Ó Todos os Direitos Reservados

Setentrional, equatorial, longínqua, fechada, orgulhosa, aberta, revolucionária, foco, semente, capital, província, fortaleza.

Fortaleza, Ceará. Seus intelectuais, no tempo da colônia e do império, desprezavam a remotíssima Côrte do Rio e se correspondiam diretamente com Paris. E não sonhavam liberdade e república: faziam.

A Padaria Espiritual, muito louca para aquele rincão esquecido dos reis, nasceu assim. Muitos foram presos, torturados e mortos por causa dela. Da Padaria. Da liberdade.

Cidade de mar, alagada de sertão. Migrantes. Maracatus.

Muito do som ouvido no Brasil nos anos 70 partiu dali. Já virou folclore - o bar do Anísio, os estudantes, os ecos dos distantes festivais de São Paulo e Rio, as rodas de violão, os festivais locais. Onde se operou uma forma de música sintética que repetia as lições da Tropicália de ouvido, de intuição, mais na luta de abrir portas daquela fortaleza que de ganhar o mundo. Roberto Carlos e Patativa do Assaré. Orlando Silva e Beatles. Rabeca e guitarra. Canção e batuque.

EDNARDO

Há anos Ednardo deixou sua Fortaleza, e veio parar em São Paulo, depois de algum tempo no Rio de Janeiro. Cumpria parte do destino de sua geração: abandonada a faculdade (que o deixou contudo, com rigoroso espírito lógico), concluído o circuito dos festivais locais, esgotadas as espontâneas reuniões de músicos e poetas do bar do Anísio, ele vinha mostrar no sul, a peculiar fusão de música nordestina - no seu caso, com preferência para a beira da praia, maracatus, cirandas, canções - e o rock dos Beatles, dos Rollings Stones e da Jovem Guarda.

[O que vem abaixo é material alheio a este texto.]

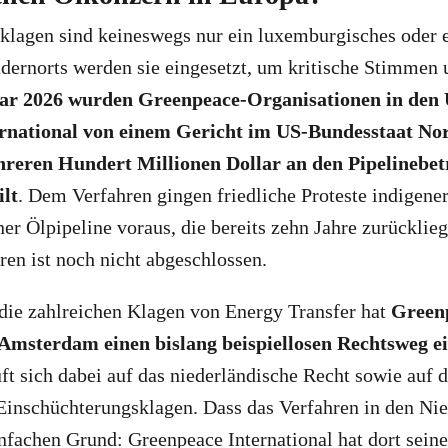
klagen sind keineswegs nur ein luxemburgisches oder 
dernorts werden sie eingesetzt, um kritische Stimmen 
ar 2026 wurden Greenpeace-Organisationen in den
rnational von einem Gericht im US-Bundesstaat No
reren Hundert Millionen Dollar an den Pipelinebet
ilt
. Dem Verfahren gingen friedliche Proteste indigen
er Ölpipeline voraus, die bereits zehn Jahre zurücklie
hren ist noch nicht abgeschlossen.
 die zahlreichen Klagen von Energy Transfer hat
Green
 Amsterdam einen bislang beispiellosen Rechtsweg e
ft sich dabei auf das niederländische Recht sowie auf 
Einschüchterungsklagen. Dass das Verfahren in den Ni
infachen Grund: Greenpeace International hat dort seine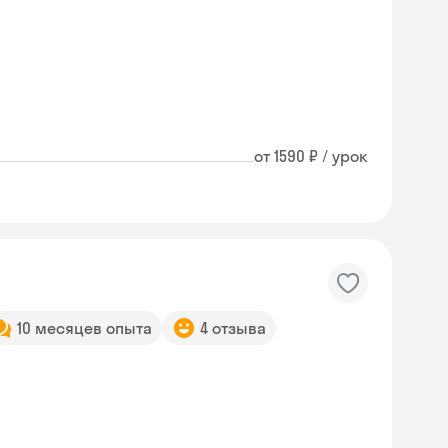
от 1590 ₽ / урок
10 месяцев опыта
4 отзыва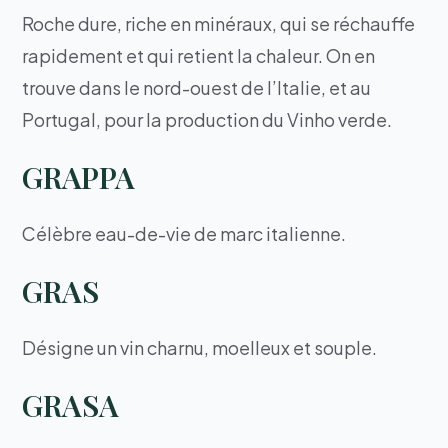
Roche dure, riche en minéraux, qui se réchauffe
rapidement et qui retient la chaleur. On en
trouve dans le nord-ouest de l’Italie, et au
Portugal, pour la production du Vinho verde.
GRAPPA
Célèbre eau-de-vie de marc italienne.
GRAS
Désigne un vin charnu, moelleux et souple.
GRASA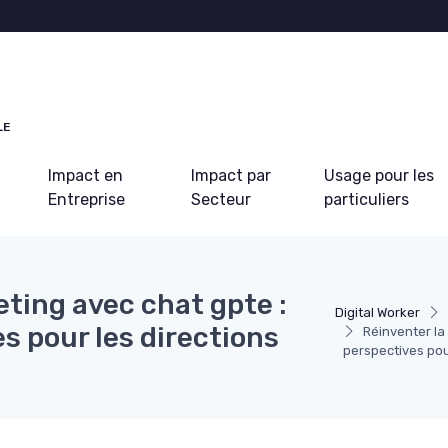
LE
Impact en
Impact par
Usage pour les
Entreprise
Secteur
particuliers
eting avec chat gpte :
Digital Worker
es pour les directions
Réinventer la 
perspectives pou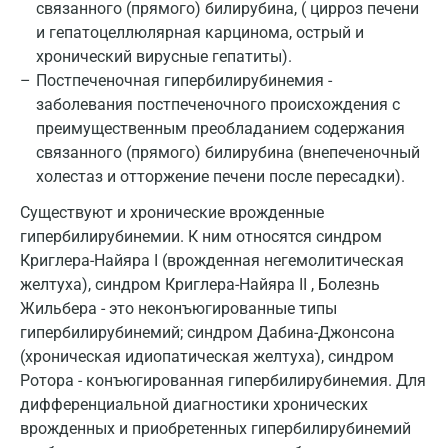
связанного (прямого) билирубина, ( цирроз печени
Обнинск
и гепатоцеллюлярная карцинома, острый и
хронический вирусные гепатиты).
Одинцово
Постпеченочная гипербилирубинемия -
заболевания постпеченочного происхождения с
Омск
преимущественным преобладанием содержания
Орел
связанного (прямого) билирубина (внепеченочный
холестаз и отторжение печени после пересадки).
Оренбург
Существуют и хронические врожденные
Орехово-Зуево
гипербилирубинемии. К ним относятся синдром
Криглера-Найяра I (врожденная негемолитическая
Павловский посад
желтуха), синдром Криглера-Найяра II , Болезнь
Пенза
Жильбера - это неконъюгированные типы
гипербилирубинемий; синдром Дабина-Джонсона
Пермь
(хроническая идиопатическая желтуха), синдром
Ротора - конъюгированная гипербилирубинемия. Для
Петрозаводск
дифференциальной диагностики хронических
Подольск
врожденных и приобретенных гипербилирубинемий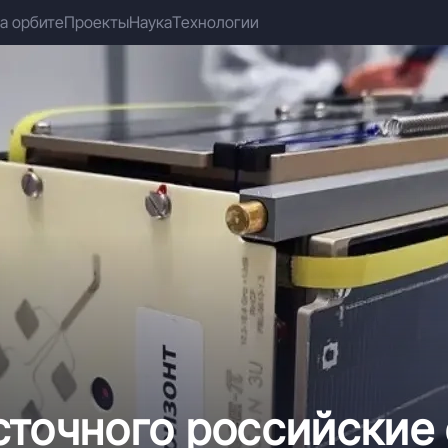
а орбите
Проекты
Наука
Технологии
сточного российские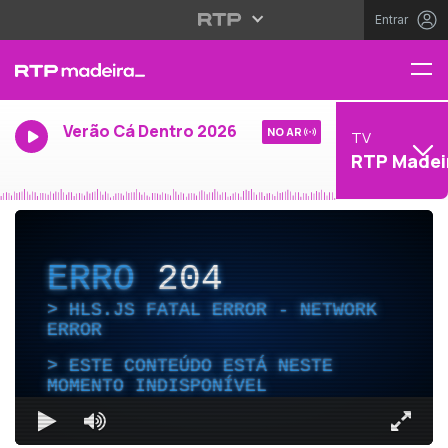
Entrar
Verão Cá Dentro 2026
NO AR
TV
RTP Madei
ERRO
204
HLS.JS FATAL ERROR - NETWORK
ERROR
ESTE CONTEÚDO ESTÁ NESTE
MOMENTO INDISPONÍVEL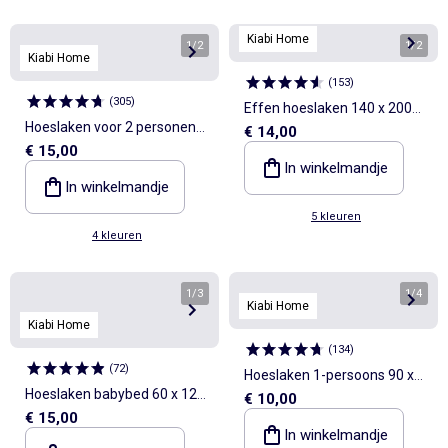
Kiabi Home
1
/
2
1
/
2
Kiabi Home
(
153
)
(
305
)
Effen hoeslaken 140 x 200
Hoeslaken voor 2 personen
€ 14,00
cm
€ 15,00
160 x 200 cm van katoen -
In winkelmandje
Kiabi Home
In winkelmandje
5 kleuren
4 kleuren
1
/
3
1
/
4
Kiabi Home
Kiabi Home
(
134
)
(
72
)
Hoeslaken 1-persoons 90 x
Hoeslaken babybed 60 x 120
€ 10,00
190 van katoen - Kiabi Home
€ 15,00
cm van dubbel katoengaas -
In winkelmandje
Kiabi Home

Foi o destino de muitos conterrâneos - Belchior, Fagner, Alceu Valença, Geraldo Azevedo, Zé Ramalho.

Dado os primeiros passos em sua carreira profissional com os discos "Meu corpo minha embalagem todo gasto na viagem"- dividido com a dupla Rodger e Teti (definido como o disco do Pessoal do Ceará), e "O Romance do Pavão Mysteriozo" (vigoroso álbum conceitual sobre a vivência da migração, da viagem), quando o sucesso veio em 76, com a música "Pavão Mysteriozo" escolhido como tema da novela Saramandaia, tornando-se um dos discos mais tocados e vendidos daquele ano.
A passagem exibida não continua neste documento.